To ensure that nothing was counted more than once for the purposes of the OpEx and CapEx KPIs, DEUTZ first determined all capital expenditure and operating expenses in category c) and then determined the remaining capital expenditure and operating expenses in category a). Any unassigned capital expenditure is non-taxonomy-eligible. The DEUTZ Group's capital expenditure and operating expenses can be assigned to categories a) and c) only. Revenue is recorded at the level of the individual companies to ensure that it is not counted more than once.

TAXONOMY-ELIGIBLE AND TAXONOMY-ALIGNED ECONOMIC ACTIVITIES IN THE DEUTZ GROUP

Business model The DEUTZ Group's core competencies are primarily the development and production of drive systems for off-highway applications. These drives are used in a wide range of applications including construction equipment, agricultural machinery, material handling equipment such as forklift trucks and lifting platforms, commercial vehicles, rail vehicles, and boats used for private or commercial purposes. The Company's operating activities are divided into the Classic and Green segments. The Classic segment encompasses all activities related to the development, production, distribution, and maintenance of diesel and gas engines as well as the related service business. The Green segment consists of all activities related to new drives. See also 'Business model and segments', p. 21.
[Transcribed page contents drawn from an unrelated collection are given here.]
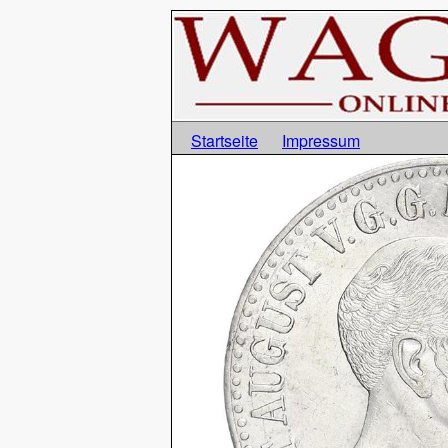
Startseite
Impressum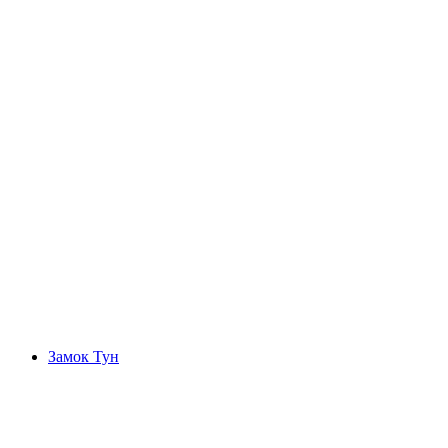
Тунерзее
Замок Тун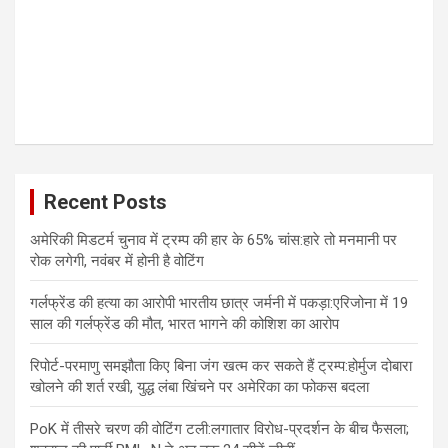
Recent Posts
अमेरिकी मिडटर्म चुनाव में ट्रम्प की हार के 65% चांस:हारे तो मनमानी पर
रोक लगेगी, नवंबर में होनी है वोटिंग
गर्लफ्रेंड की हत्या का आरोपी भारतीय छात्र जर्मनी में पकड़ा:एरिजोना में 19
साल की गर्लफ्रेंड की मौत, भारत भागने की कोशिश का आरोप
रिपोर्ट-परमाणु समझौता किए बिना जंग खत्म कर सकते हैं ट्रम्प:होर्मुज दोबारा
खोलने की शर्त रखी, युद्ध लंबा खिंचने पर अमेरिका का फोकस बदला
PoK में तीसरे चरण की वोटिंग टली:लगातार विरोध-प्रदर्शन के बीच फैसला;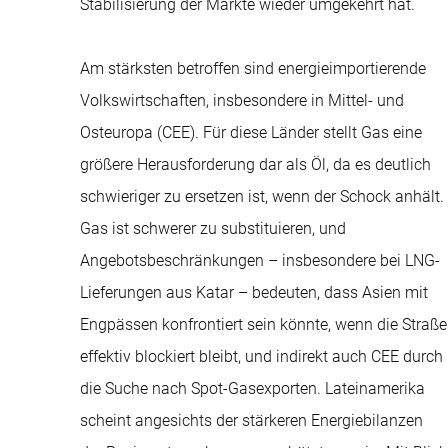
Stabilisierung der Märkte wieder umgekehrt hat.
Am stärksten betroffen sind energieimportierende
Volkswirtschaften, insbesondere in Mittel- und
Osteuropa (CEE). Für diese Länder stellt Gas eine
größere Herausforderung dar als Öl, da es deutlich
schwieriger zu ersetzen ist, wenn der Schock anhält.
Gas ist schwerer zu substituieren, und
Angebotsbeschränkungen – insbesondere bei LNG-
Lieferungen aus Katar – bedeuten, dass Asien mit
Engpässen konfrontiert sein könnte, wenn die Straße
effektiv blockiert bleibt, und indirekt auch CEE durch
die Suche nach Spot-Gasexporten. Lateinamerika
scheint angesichts der stärkeren Energiebilanzen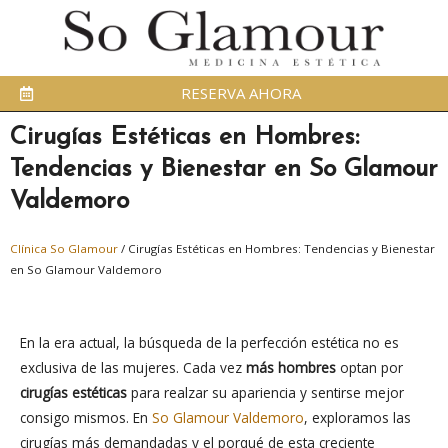
RESERVA AHORA
Cirugías Estéticas en Hombres:
Tendencias y Bienestar en So Glamour
Valdemoro
Clínica So Glamour
/
Cirugías Estéticas en Hombres: Tendencias y Bienestar
en So Glamour Valdemoro
En la era actual, la búsqueda de la perfección estética no es
exclusiva de las mujeres. Cada vez
más hombres
optan por
cirugías estéticas
para realzar su apariencia y sentirse mejor
consigo mismos. En
So Glamour Valdemoro
, exploramos las
cirugías más demandadas y el porqué de esta creciente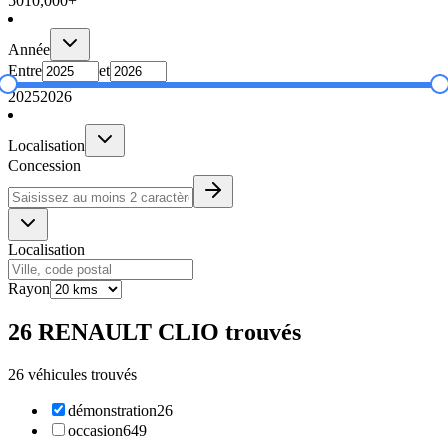
50
10,000+
Année
Entre
et
2025
2026
Localisation
Concession
Localisation
Rayon
26 RENAULT CLIO trouvés
26 véhicules trouvés
démonstration
26
occasion
649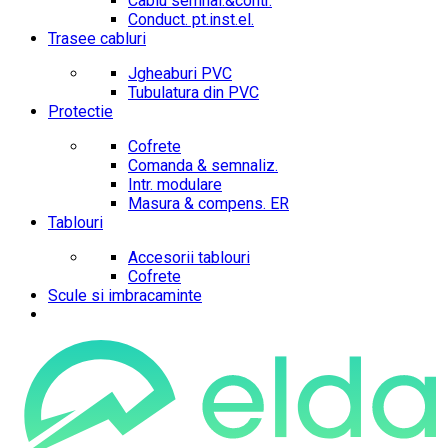
Cablu semnal.&contr.
Conduct. pt.inst.el.
Trasee cabluri
Jgheaburi PVC
Tubulatura din PVC
Protectie
Cofrete
Comanda & semnaliz.
Intr. modulare
Masura & compens. ER
Tablouri
Accesorii tablouri
Cofrete
Scule si imbracaminte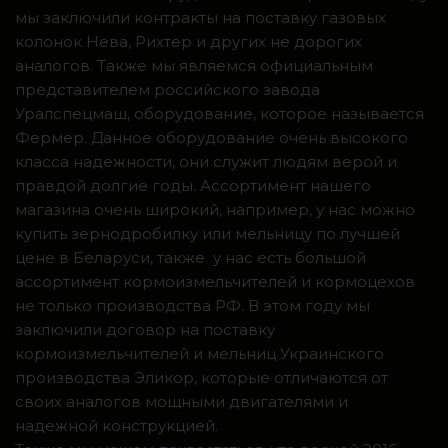
мы заключили контракты на поставку газовых
колонок Нева, Рихтер и других не дорогих
аналогов. Также мы являемся официальным
представителем российского завода
Уралспецмаш, оборудование, которое называется
Фермер. Данное оборудование очень высокого
класса надежности, они служит людям верой и
правдой долгие годы. Ассортимент нашего
магазина очень широкий, например, у нас можно
купить зернодробилку или мельницу по лучшей
цене в Беларуси, также у нас есть большой
ассортимент кормоизмельчителей и кормоцехов
не только производства РФ. В этом году мы
заключили договор на поставку
кормоизмельчителей и мельниц Украинского
производства Эликор, которые отличаются от
своих аналогов мощными двигателями и
надежной конструкцией.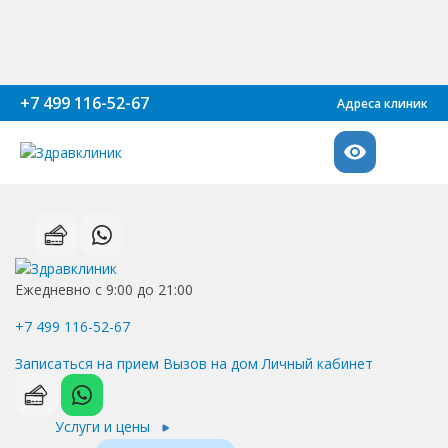
+7 499 116-52-67
Адреса клиник
Ежедневно с 9:00 до 21:00
+7 499 116-52-67
Записаться на прием
Вызов на дом
Личный кабинет
Услуги и цены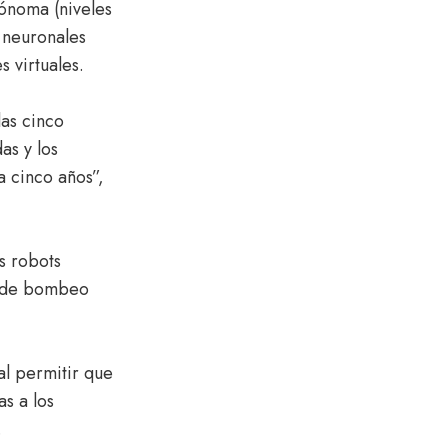
ónoma (niveles
 neuronales
s virtuales.
las cinco
as y los
a cinco años”,
s robots
lo de bombeo
l permitir que
s a los
.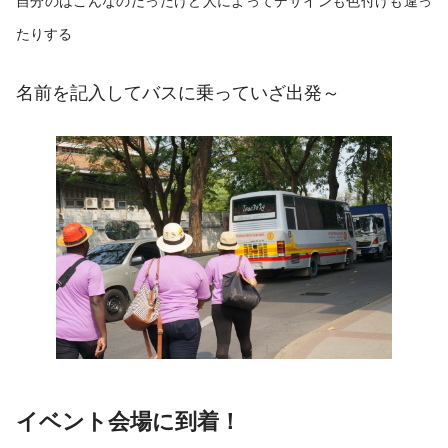
自分のはこんなのだったけど人によってデザインも色付けも違っ
たりする
名前を記入してバスに乗っていざ出発～
イベント会場に到着！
In view of DEUTZ's business model, the economic activities that are taxonomy-eligible and taxonomy-aligned are essentially those relating to alternative drive solutions. Examples are DEUTZ's hydrogen engine, which is being used in applications such as stationary equipment for the generation of electricity, and the activities relating to the electrification of the engine portfolio under the E-DEUTZ name. The latter include the manufacture of all-electric and hybrid drive systems (e.g. for use in construction-site vehicles and ground support equipment), the manufacture of battery management systems and components by the DEUTZ subsidiary Futavis, and the manufacture of batteries and electric boat drives by the DEUTZ subsidiary Torqeedo. In addition to these activities from which DEUTZ generates external revenue, investing activities that exclusively result in taxonomy-aligned CapEx were also identified. These activities relate to interdisciplinary topics and individual measures in connection with optimizing energy efficiency within operations.
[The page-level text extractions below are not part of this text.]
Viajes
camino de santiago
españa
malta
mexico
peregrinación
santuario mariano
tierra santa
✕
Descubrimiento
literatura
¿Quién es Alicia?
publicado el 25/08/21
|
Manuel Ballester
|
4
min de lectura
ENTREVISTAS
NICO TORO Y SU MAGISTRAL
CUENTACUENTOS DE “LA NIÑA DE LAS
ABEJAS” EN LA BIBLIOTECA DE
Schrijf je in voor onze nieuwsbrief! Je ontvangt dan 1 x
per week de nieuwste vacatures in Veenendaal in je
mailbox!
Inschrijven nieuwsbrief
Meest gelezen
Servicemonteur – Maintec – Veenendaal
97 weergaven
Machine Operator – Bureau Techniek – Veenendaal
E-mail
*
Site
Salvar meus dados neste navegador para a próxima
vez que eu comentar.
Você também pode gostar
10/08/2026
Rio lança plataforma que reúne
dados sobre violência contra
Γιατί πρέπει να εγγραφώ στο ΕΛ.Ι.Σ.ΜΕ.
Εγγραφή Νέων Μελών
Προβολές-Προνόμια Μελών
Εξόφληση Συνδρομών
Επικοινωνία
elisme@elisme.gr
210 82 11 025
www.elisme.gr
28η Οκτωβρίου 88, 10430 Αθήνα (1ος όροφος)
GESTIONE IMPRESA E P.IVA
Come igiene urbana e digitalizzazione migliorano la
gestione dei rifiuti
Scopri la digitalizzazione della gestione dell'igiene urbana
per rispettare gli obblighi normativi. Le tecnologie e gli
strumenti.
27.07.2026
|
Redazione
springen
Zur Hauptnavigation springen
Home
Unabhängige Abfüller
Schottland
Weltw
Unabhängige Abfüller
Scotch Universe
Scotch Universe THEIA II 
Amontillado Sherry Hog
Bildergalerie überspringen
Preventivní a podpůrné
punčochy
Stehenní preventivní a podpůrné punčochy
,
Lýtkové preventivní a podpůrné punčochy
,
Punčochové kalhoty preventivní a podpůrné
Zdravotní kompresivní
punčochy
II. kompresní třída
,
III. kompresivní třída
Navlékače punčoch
Identification of taxonomy-eligible and taxonomy-aligned economic activities in the DEUTZ Group As the first step in identifying taxonomy-eligible and taxonomy-aligned economic activities, DEUTZ assessed which of its business activities might potentially be relevant. It did this by referring to Annexes 1 and 2 of Delegated Act 2021/2139 supplementing the EU Taxonomy Regulation.

1 See also 'Leases', note 25, p. 187 onward. The following table shows the taxonomy-eligible economic activities – pursuant to Annex 1 of Delegated Act 2021/2139 – in the DEUTZ Group that can be assigned to the environmental objective of (1) climate change mitigation.
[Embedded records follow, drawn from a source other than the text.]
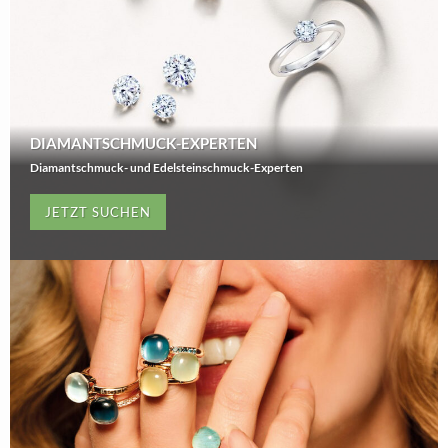
DIAMANTSCHMUCK-EXPERTEN
Diamantschmuck- und Edelsteinschmuck-Experten
JETZT SUCHEN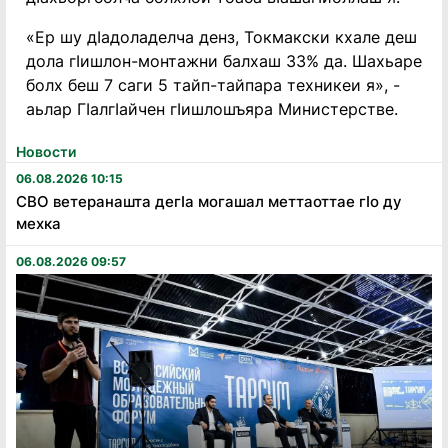
«Ер шу дӀадоладелча денз, Токмакски кхале деш
дола гӀишлон-монтажни балхаш 33% да. Шахьаре
болх беш 7 саги 5 тайп-тайпара техникеи я», -
аьлар ГӀалгӀайчен гӀишлошъяра Министерстве.
Новости
06.08.2026 10:15
СВО ветеранашта дегӏа могашал меттаоттае гӏо ду
мехка
06.08.2026 09:57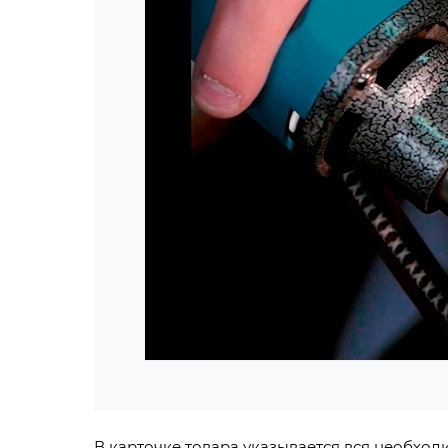
В карточке товара указывается вся необход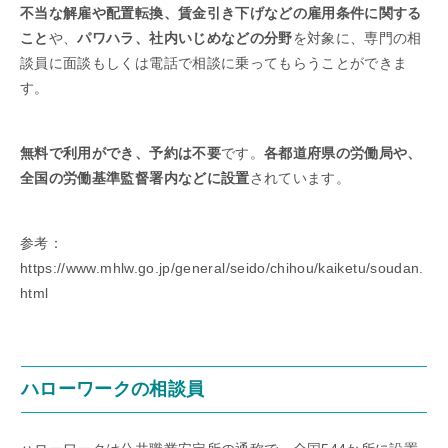
不当な解雇や配置転換、賃金引き下げなどの雇用条件に関する
こと
や、
パワハラ、社内いじめなどの分野
を対象に、専門の相
談員に面談もしくは電話で相談に乗ってもらうことができま
す。
無料で利用ができ、予約は不要
です。
各都道府県の労働局や、
全国の労働基準監督署内などに設置
されています。
参考：
https://www.mhlw.go.jp/general/seido/chihou/kaiketu/soudan.
html
ハローワークの相談員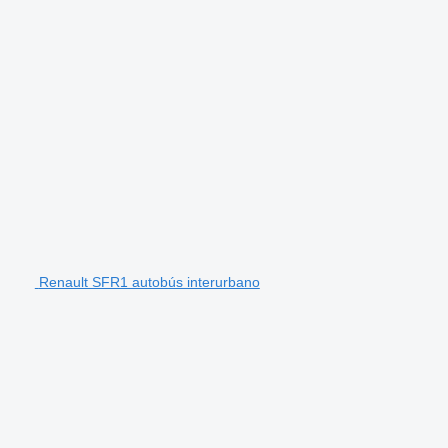
Renault SFR1 autobús interurbano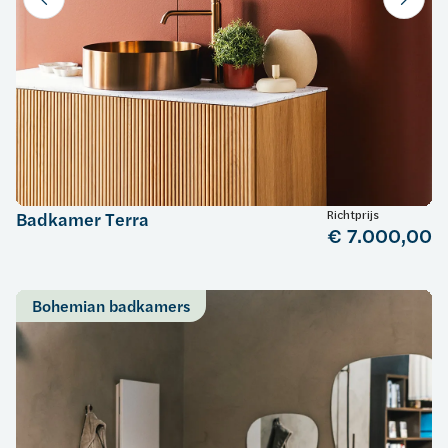
Richtprijs
Badkamer Terra
€ 7.000,00
Bohemian badkamers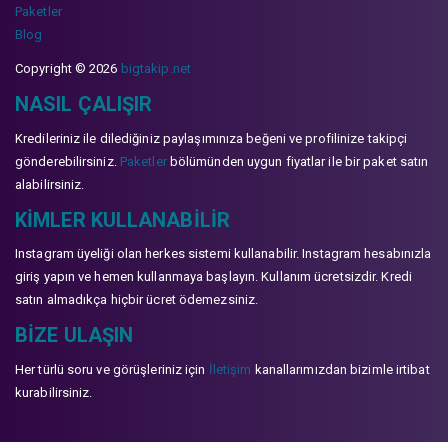
Paketler
Blog
Copyright © 2026
bigtakip.net
NASIL ÇALIŞIR
Kredileriniz ile dilediğiniz paylaşımınıza beğeni ve profilinize takipçi
gönderebilirsiniz.
Paketler
bölümünden uygun fiyatlar ile bir paket satın
alabilirsiniz.
KIMLER KULLANABILIR
Instagram üyeliği olan herkes sistemi kullanabilir. Instagram hesabınızla
giriş yapın ve hemen kullanmaya başlayın. Kullanım ücretsizdir. Kredi
satın almadıkça hiçbir ücret ödemezsiniz.
BIZE ULAŞIN
Her türlü soru ve görüşleriniz için
İletişim
kanallarımızdan bizimle irtibat
kurabilirsiniz.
Overview and assignment of taxonomy-eligible economic activities in the DEUTZ Group

Activity pursuant to Annex 1 Economic activity at DEUTZ
3.2. Manufacture of equipment for the
production and use of hydrogen
Manufacture of hydrogen engines that produce electricity
in combination with a generator in stationary equipment
3.4 Manufacture of batteries Futavis subsidiary: manufacture of battery management systems and components
Torqeedo subsidiary: manufacture of battery modules, battery management systems,
and battery casings in collaboration with suppliers
3.6. Manufacture of other
low carbon technologies
Manufacture of electric drive systems, e.g. for use in construction-site vehicles
and ground support equipment
Torqeedo subsidiary: manufacture of electric boat drives
6.5 Transport by motorbikes, passenger cars
and light commercial vehicle
Use (including leasing) of company cars with an electric, hybrid, or hydrogen drive
7.1 Construction of new buildings, non-residential Construction of the new fire station at the Cologne-Porz site
7.3 Installation, maintenance and repair
of energy efficiency equipment
Replacement of conventional lighting with LED lighting
Use of solar shading to optimize the thermal performance of the glazing
in the assembly hall at the Cologne-Porz site
Optimization of the thermal performance of the glazing in the boiler house
at the Cologne-Porz site
7.4 Installation, maintenance and repair
of charging stations for electric vehicles
in buildings (and parking spaces attached
to buildings)
Installation of electric charging stations at the Cologne-Porz site
7.5 Installation, maintenance and repair
of instruments and devices for measuring,
regulating and controlling energy performance
of buildings
Maintenance and expansion of the energy monitoring system to include new electricity
meter points at the Cologne and Ulm sites in order to measure consumption
and energy flows at additional points
7.6 Installation, maintenance and repair
of renewable energy technologies
Installation of a photovoltaic system on top of the new fire station at the Cologne-Porz site
Implementation of preparatory measures for installing a photovoltaic system on top
of a factory building at the Cologne-Porz site
Installation of heat pumps with pipes in the new fire station at the Cologne-Porz site
7.7 Acquisition and ownership of buildings New logistics center
9.1 Close-to-market research, development
and innovation
Use of HVO in internal combustion engines
Operation of internal combustion engines on test rigs where the brakes
are linked to an electric drive that generates electricity

The second step was to analyze the economic activities identified as taxonomy-eligible (listed above) to assess their taxonomy alignment. See 'Key performance indicators, calculation rules, and technical screening criteria', p. 125 onward, for details of the requirements for taxonomy alignment.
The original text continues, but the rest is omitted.